À son approche, la Pythie releva la tête, les narines frémissantes. Malgré les effluves entêtants de musc et de bétail qui émanaient d’une autre petite boîte, elle parvenait à le repérer de loin. Le vent coulis qui s’échappait du passage ouvert constituait un indice supplémentaire de sa présence. Neser vit le visage de la petite fille s’éclairer d’un sourire radieux qu’il trouva grotesque. Il frissonna malgré lui ; ce n’était pourtant pas la première fois qu’il lui rendait visite.

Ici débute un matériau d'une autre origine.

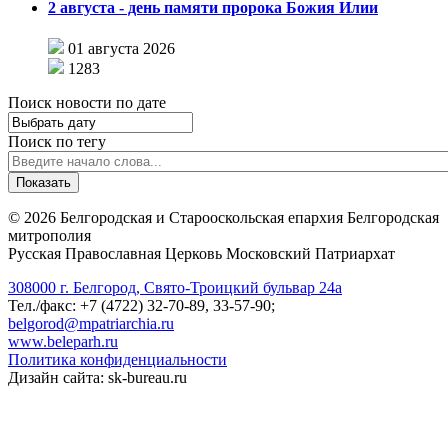
2 августа - день памяти пророка Божия Илии
01 августа 2026
1283
Поиск новости по дате
Поиск по тегу
©
2026
Белгородская и Старооскольская епархия Белгородская
митрополия
Русская Православная Церковь Московский Патриархат
308000 г. Белгород, Свято-Троицкий бульвар 24а
Тел./факс: +7 (4722) 32-70-89, 33-57-90;
belgorod@mpatriarchia.ru
www.beleparh.ru
Политика конфиденциальности
Дизайн сайта: sk-bureau.ru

Ses rares cheveux bruns, maintenus par une simple résille en un chignon négligé à l’arrière de la tête, paraissaient le seul élément susceptible d’être qualifié de « joli » sur la Pythie. Le Primat détailla à nouveau les oreilles décollées, mal dissimulées par quelques mèches rebelles, les joues flasques, le menton ratatiné, les lèvres si minces qu’elles disparaissaient presque en un pli rosé, le nez crochu, les cernes bleuâtres et boursouflés sous les yeux vides, dépourvus de cils, mais surtout la peau ravinée, jaunie, tavelée – tellement fine que le réseau de veines apparaissait par transparence. Un visage de vieille femme curieusement vissé sur le corps d’une fillette, dont les membres déliés et la poitrine étroite trahissaient malgré tout l’âge tendre. Sûrement une ironie alchimique, songea encore Neser. Il ne voulait rien savoir de l’existence de la Pythie, ni lui accorder un quelconque accès de tendresse, ni s’émouvoir ou s’apitoyer. Il lui fallait cette Prédiction.

Toutefois, le Primat refusait de parler avec la gamine – si tant est qu’elle connaisse un code, un langage, voire qu’elle sache lire. Il devait sans doute exister un moyen de communiquer avec elle. Neser aurait pu écrire les lettres de l’alphabet dans la paume de sa main. Une fois, la petite fille avait fait mine de toucher son visage et de glisser son pouce dans sa bouche. Neser avait déjà vu un Elkhêmi procéder de la même façon, suite à un bête accident qui l’avait rendu sourd et aveugle. Il pouvait alors ressentir les vibrations de la gorge et percevoir les différentes émotions de son interlocuteur. Mais la simple idée de contact, peau à peau, avec la gamine le révulsait profondément. À son brusque geste de recul, ce jour-là, la Pythie avait dû croire qu’il était en colère, car depuis lors elle n’avait plus esquissé le moindre mouvement vers lui.

Oh, les premiers jours, il avait bien tenté d’user de son privilège d’Inquisitor sur la Pythie. Par de petites touches, par des pressions insistantes. Son pouvoir s’était heurté violemment à une sorte de cuirasse d’indifférence qui enveloppait la fillette, si violemment d’ailleurs que cela l’avait comme engourdi pendant plusieurs heures, le rendant incapable d’utiliser sa capacité. Neser avait dû se rendre à l’évidence, pendant qu’il ruminait son échec : en tant qu’Inquisitor, il ne pouvait atteindre la Pythie. Cependant, que ce soit à cause de la cécité de la gamine, sa surdité, ces maudits Elkhêmi, ou il ne savait quoi encore, le Primat ne s’avouait toujours pas vaincu.